A women centric education
By Scott IjazPosted Jul 20, 2011
A pig-tailed girl with braces and a Girl Scout uniform once told me that “Girls rule, boys drool.” At the time, I didn’t think anything of it and brilliantly countered, “say it don’t spray it.”
Little did I know that she was on to something. New evidence indicates that women outperform men academically and dominate nearly all aspects of the classroom. According to the American Council on Education, women comprise 57 percent of students at American colleges. They earn higher GPAs, more honors degrees and score better on standardized tests. They are more likely to join extracurriculars, graduate on time and take harder classes.
Men lead in all the wrong categories. The department of education reported that men have a higher probability of facing disciplinary action, dropping out of school, and receiving a D or F. Every year, fewer men apply to college and more women are accepted. This “gender gap” is redefining the college experience and changing the way we learn.
A classroom with mostly women has a different dynamic than a classroom with mostly men. A study conducted by Tel Aviv University reports that both sexes perform better when the class has more women. In general, a higher percentage of women lowers the amount of classroom disruption and fosters better relationships among students and teachers. Adam Can, a fourth year studying engineering, notices that a guy is usually the class clown.
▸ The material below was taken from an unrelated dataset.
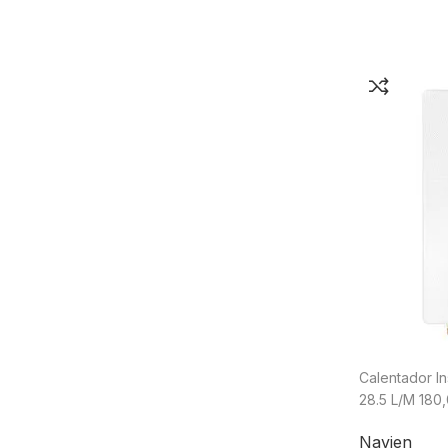
Calentador I
28.5 L/M 180
NPN-180U-L
Navien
“Around 80 percent of the guys spent their time fooling around and didn’t try very hard,” he said. “The girls were always getting their stuff done in advance.” Classrooms with a higher percentage of females are better behaved, research suggests. Deniz Eren, a third year studying zoology, said, “Girls care about getting in trouble whereas a lot of guys don’t or pretend they don’t.” Some believe the learning environment is becoming more communal. Expect more group projects and open discussion.
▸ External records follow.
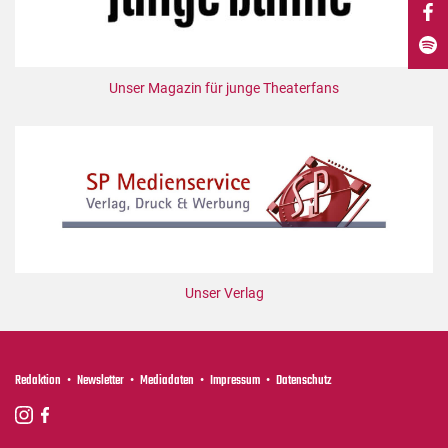
DdB-map
Kalender
Premierensuche
Unser Magazin für junge Theaterfans
Festival-Planer
Hefte
Alle Hefte
Leseproben
Podcast
Service
Unser Verlag
Shop / Abo
Newsletter
Redaktion
Redaktion
Newsletter
Mediadaten
Impressum
Datenschutz
Autor:innen
Partner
“Women are group oriented,” said Deniz. “They seem to talk to each other easier even when they don’t know each other.” Have you ever noticed that women go to the bathroom in hordes? That’s partly because women are hard wired for collaboration, research said. That could also be the reason why the sports media flipped out when Hope Solo publicly declared that she should have started over her teammate Brianna Scurry in the 2007 World Cup. Women sports are suppose to emphasize teamwork. When a guy athlete complains about playing time, no one cares. Big egos are commonplace in men sports, i.e. Lebron’s Twitter. Many universities are worried about the dearth of testosterone on campus. Having guys on campus is important for a balanced perspective. Gender diversity is as important as racial diversity. Because male applicants are dwindling, admission counselors give men a slight advantage. Jim McCorkel, an educational advisor, told the USA Today, “We actually did a little affirmative action. If we had a tie (between a male and a female applicant), we gave it to a boy." Crissi Badurina, a third year studying interior space, is upset by the double standard. “That’s kind of bias,” she said. “It depletes everything women have fought for -- equality and equal measurements against the male dominated population.” Crissi went on to say she sometimes prefers classes with mostly guys.
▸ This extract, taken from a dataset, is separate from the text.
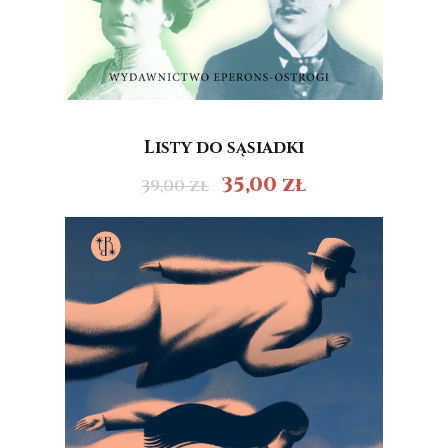
Listy do sąsiadki
35,00
zł
39,00
zł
“I’ve found that being in classrooms dominated by males can be socially comfortable, but not intellectually,” she said. “A classroom of unfamiliar females can be intimidating. Half and half makes your classmates more approachable. “ Other people embrace the gender gap.
“It’s definitely not a problem; I wish it was closer to 80 to 20,” said Can. “From a guy's perspective, it's harder to stay focused on the class material when there are so many women in the room.” On the dating scene, guys will be in higher demand. Jayne Dallas, a fourth year studying advertising, complained to the N.Y. Times that it’s tough to find a good guy at a female dominated campus.
“Out of that 40 percent, there are maybe 20 percent we would consider, and out of those 20, 10 have girlfriends, so all the girls are fighting over that other 10 percent,” she said.